§ TASK DIRECTIONS
Identify all lines below that hold "Executing" and collect them.

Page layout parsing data
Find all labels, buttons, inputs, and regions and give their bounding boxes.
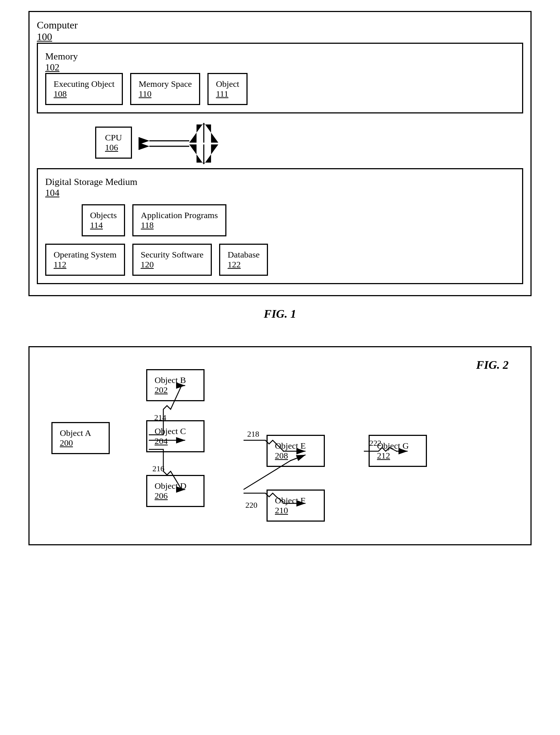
fig2-inner: FIG. 2 Object A 200 Object B 202 Object … bbox=[28, 346, 532, 545]
app-programs-box: Application Programs 118 bbox=[132, 204, 226, 236]
svg-text:218: 218 bbox=[247, 429, 259, 438]
svg-text:220: 220 bbox=[245, 500, 257, 510]
svg-line-16 bbox=[290, 455, 306, 461]
svg-text:222: 222 bbox=[369, 438, 381, 448]
svg-marker-2 bbox=[189, 144, 218, 165]
security-software-box: Security Software 120 bbox=[132, 244, 212, 276]
fig1-caption: FIG. 1 bbox=[28, 307, 532, 321]
database-box: Database 122 bbox=[219, 244, 268, 276]
object-111-box: Object 111 bbox=[207, 73, 248, 105]
memory-box: Memory 102 Executing Object 108 Memory S… bbox=[37, 43, 523, 113]
fig2-section: FIG. 2 Object A 200 Object B 202 Object … bbox=[28, 346, 532, 545]
svg-text:214: 214 bbox=[154, 413, 166, 422]
fig2-diagram: Object A 200 Object B 202 Object C 204 O… bbox=[40, 358, 520, 533]
svg-line-15 bbox=[244, 460, 291, 490]
storage-row-1: Objects 114 Application Programs 118 bbox=[82, 204, 515, 236]
svg-text:216: 216 bbox=[152, 464, 164, 473]
computer-label: Computer 100 bbox=[37, 19, 523, 43]
computer-box: Computer 100 Memory 102 Executing Object… bbox=[28, 11, 532, 296]
storage-row-2: Operating System 112 Security Software 1… bbox=[45, 244, 515, 276]
fig1-section: Computer 100 Memory 102 Executing Object… bbox=[28, 11, 532, 346]
svg-marker-0 bbox=[189, 123, 218, 143]
operating-system-box: Operating System 112 bbox=[45, 244, 125, 276]
objects-114-box: Objects 114 bbox=[82, 204, 125, 236]
memory-items: Executing Object 108 Memory Space 110 Ob… bbox=[45, 73, 515, 105]
storage-box: Digital Storage Medium 104 Objects 114 A… bbox=[37, 168, 523, 284]
fig2-arrows-svg: 214 216 218 bbox=[40, 358, 520, 533]
cpu-section: CPU 106 bbox=[37, 121, 523, 165]
cpu-box: CPU 106 bbox=[95, 127, 132, 159]
storage-inner: Objects 114 Application Programs 118 Ope… bbox=[45, 204, 515, 276]
executing-object-box: Executing Object 108 bbox=[45, 73, 123, 105]
memory-space-box: Memory Space 110 bbox=[130, 73, 200, 105]
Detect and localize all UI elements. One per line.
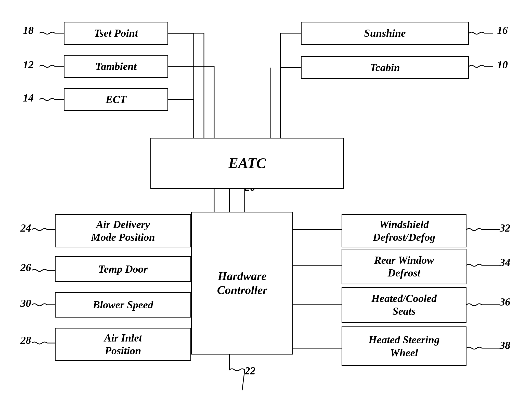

§ RESPONSE TO THE TASK
memory-box: Memory 102 Executing Object 108 Memory S… bbox=[37, 43, 523, 113]
computer-box: Computer 100 Memory 102 Executing Object… bbox=[28, 11, 532, 296]
fig1-section: Computer 100 Memory 102 Executing Object… bbox=[28, 11, 532, 346]
memory-items: Executing Object 108 Memory Space 110 Ob… bbox=[45, 73, 515, 105]
executing-object-box: Executing Object 108 bbox=[45, 73, 123, 105]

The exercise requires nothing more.